Peasants to Paupers: Land, Class and Kinship in Central Kenya


*Hybrid event* Please use link below for webinar registration.

Book launch & discussion with Peter Lockwood

On the northern periphery of Nairobi, in southern Kiambu County, the city’s expansion into a landscape of poor smallholders is bringing new opportunities, dilemmas, and conflicts. Drawing on extensive ethnographic fieldwork, Peter Lockwood examines how Kiambu’s ‘workers with patches of land’ struggle to sustain their households as the skyrocketing price of land ratchets up gendered and generational tensions within families. The sale of ancestral land by senior men turns would-be inheritors, their young adult sons, into landless and land-poor paupers, heightening their exposure to economic precarity. Peasants to Paupers illuminates how these dynamics are lived at the site of kinship, how moral principles of patrilineal obligation and land retention fail in the face of market opportunity. Caught between joblessness, land poverty and the breakdown of kinship, the book shows how Kiambu’s young men struggle to sustain hopes for middle-class lifestyles as the economic ground shifts beneath their feet.
doi.org/10.1017/9781009643467 (Open Access)
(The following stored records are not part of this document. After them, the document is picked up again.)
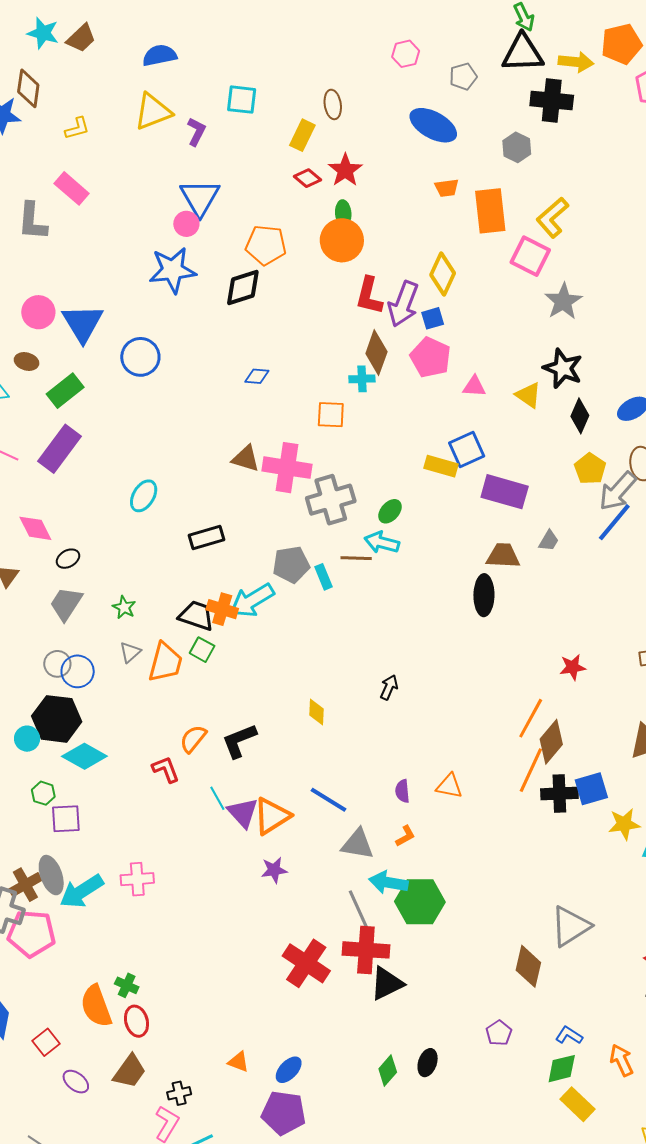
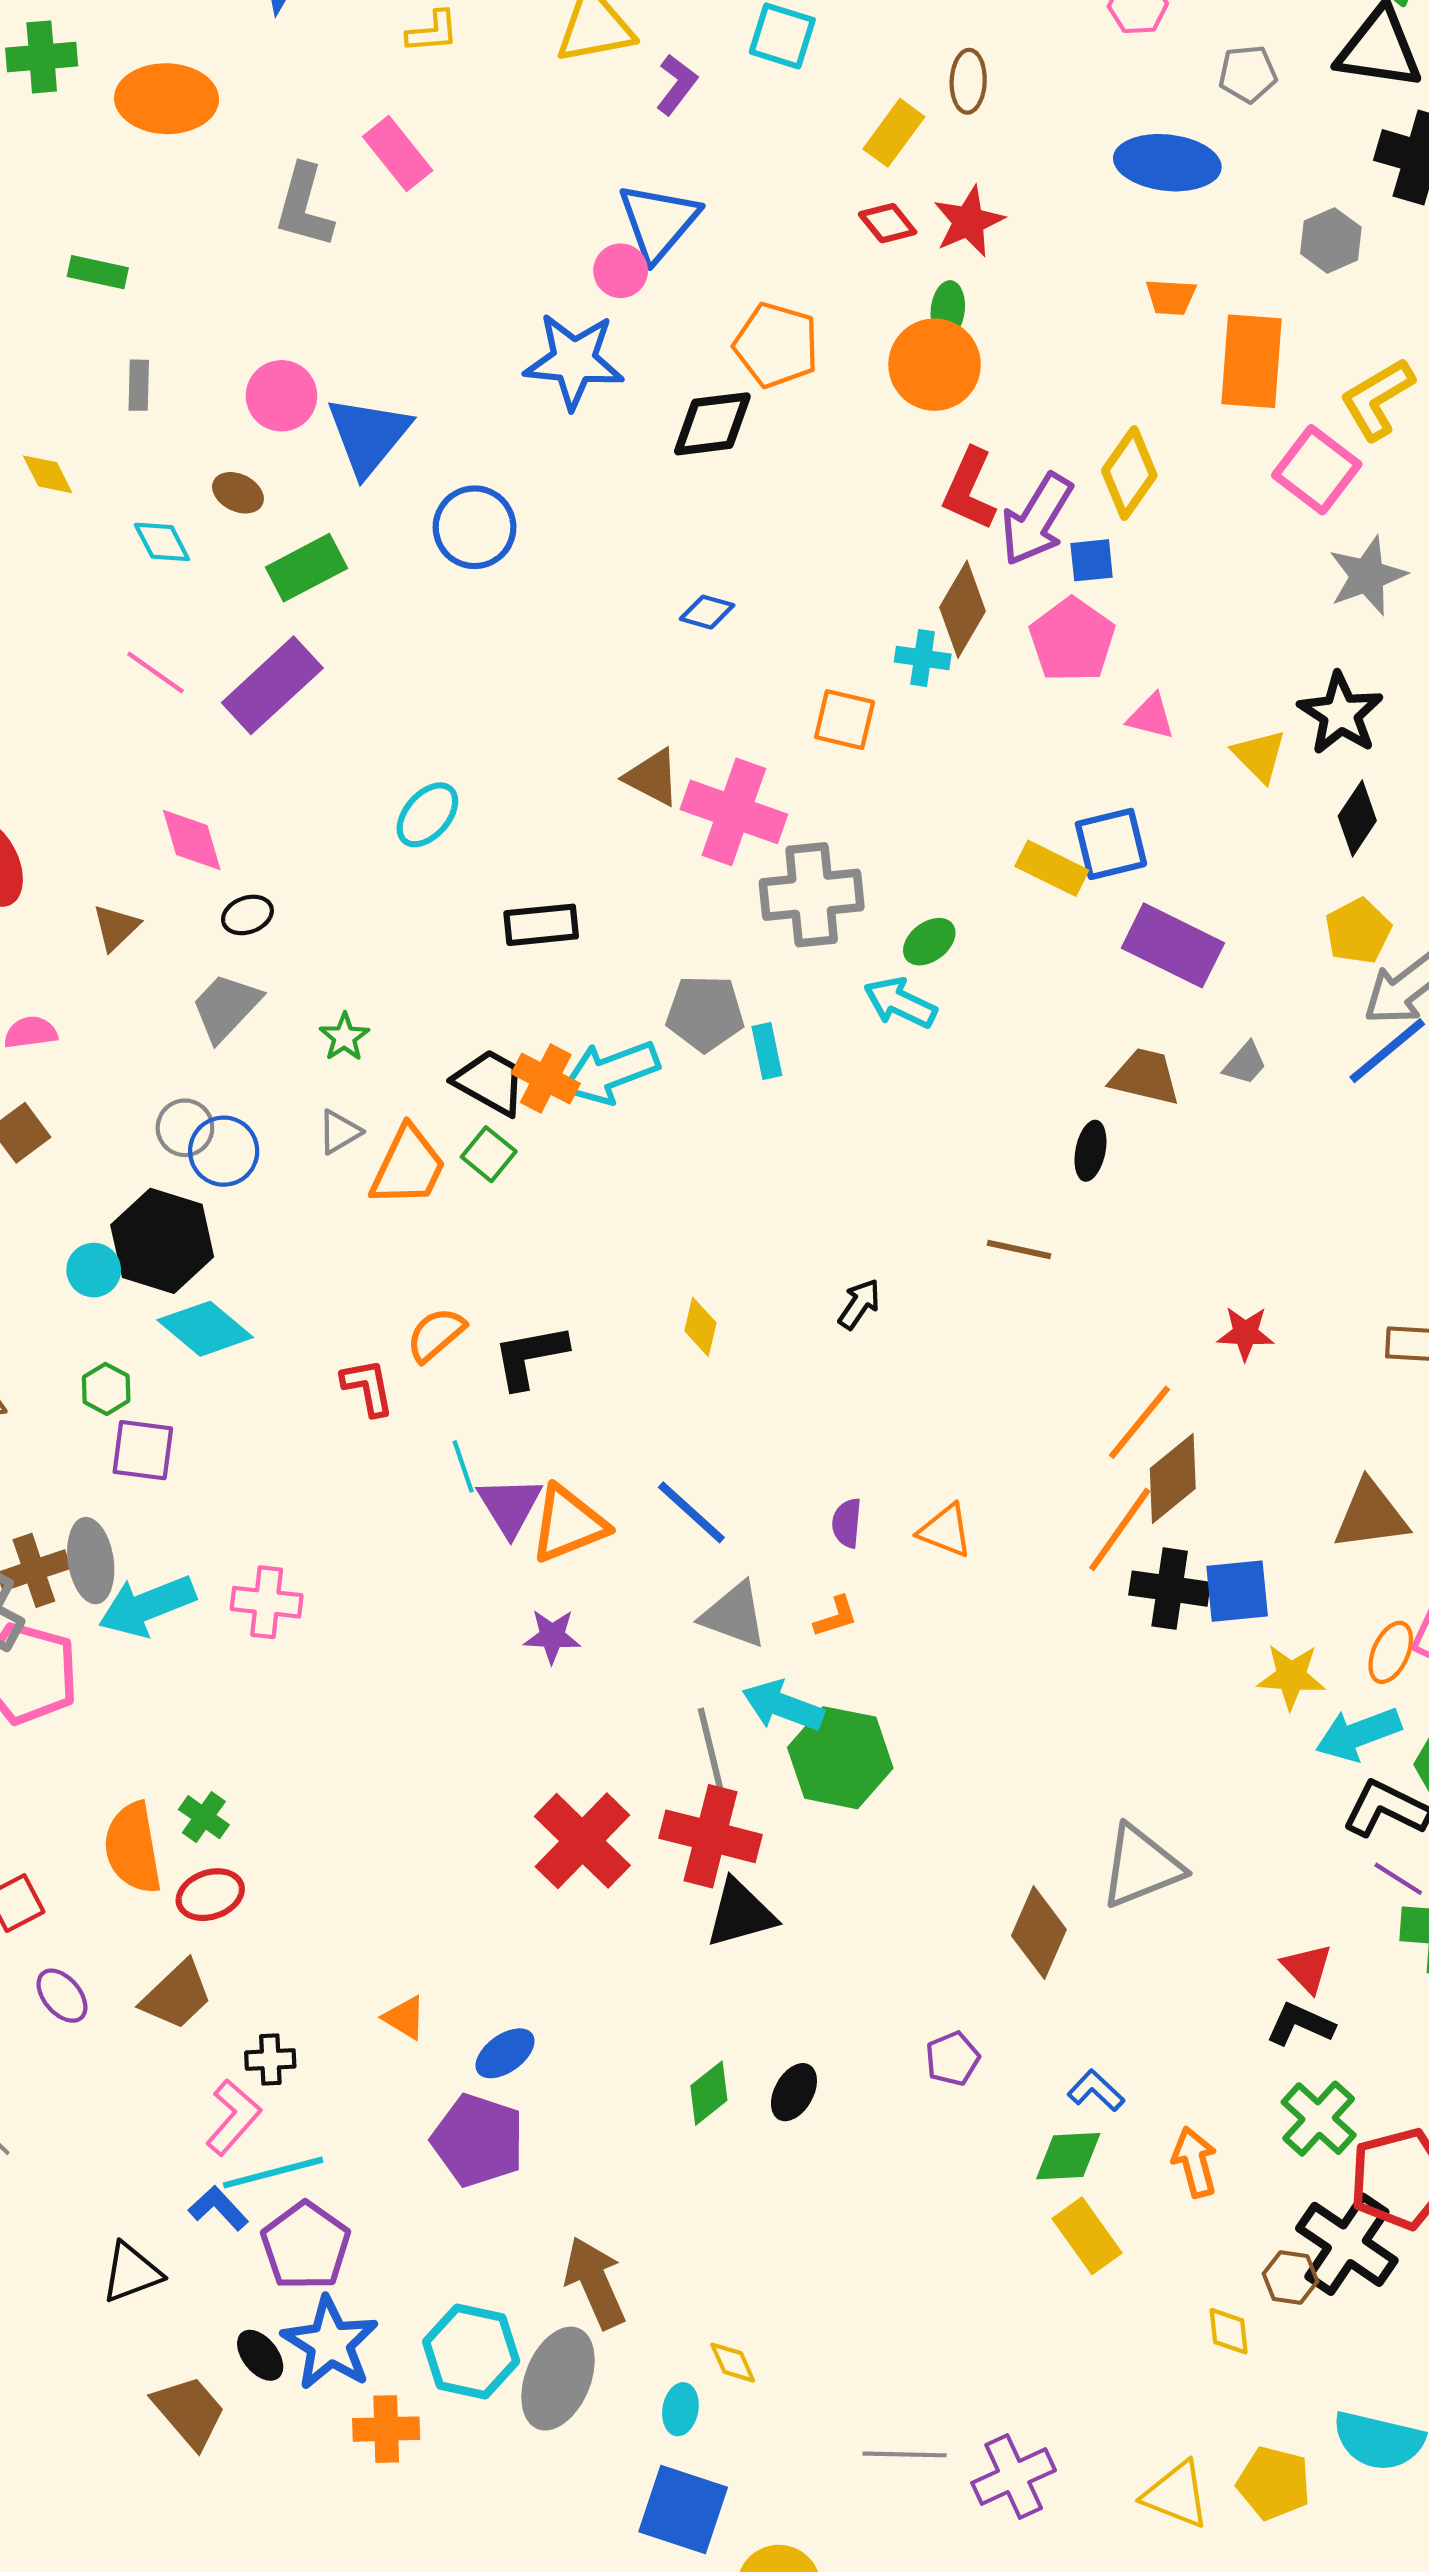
blue ellipse: (433, 125) -> (1167, 163), turned -33
brown line: (356, 558) -> (1019, 1249), moved
black ellipse: (484, 595) -> (1090, 1151), size x0.7
red ellipse: (137, 1021) -> (210, 1895), turned 76

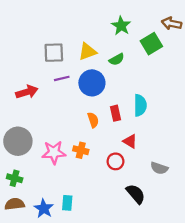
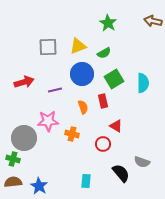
green square: (151, 44) -> (114, 79), moved
purple line: (62, 78) -> (55, 90), moved
cyan semicircle: (140, 105) -> (143, 83), moved
gray circle: (18, 141) -> (24, 138), moved
pink star: (54, 152) -> (48, 121), moved
gray semicircle: (159, 168) -> (142, 162), moved
cyan rectangle: (67, 203) -> (86, 181), moved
Dr Peter Lockwood is a Post-doctoral researcher at the Institute of Social and Cultural Anthropology, at Göttingen University. Peter is an economic and political anthropologist whose research sits at the intersection of political economy, kinship studies, and moral economy. His work examines the contradictions produced by a ‘rentier’ or ‘asset’ form of capitalism characterised by possession rather than production, one that simultaneously renders people’s labour surplus to its requirements.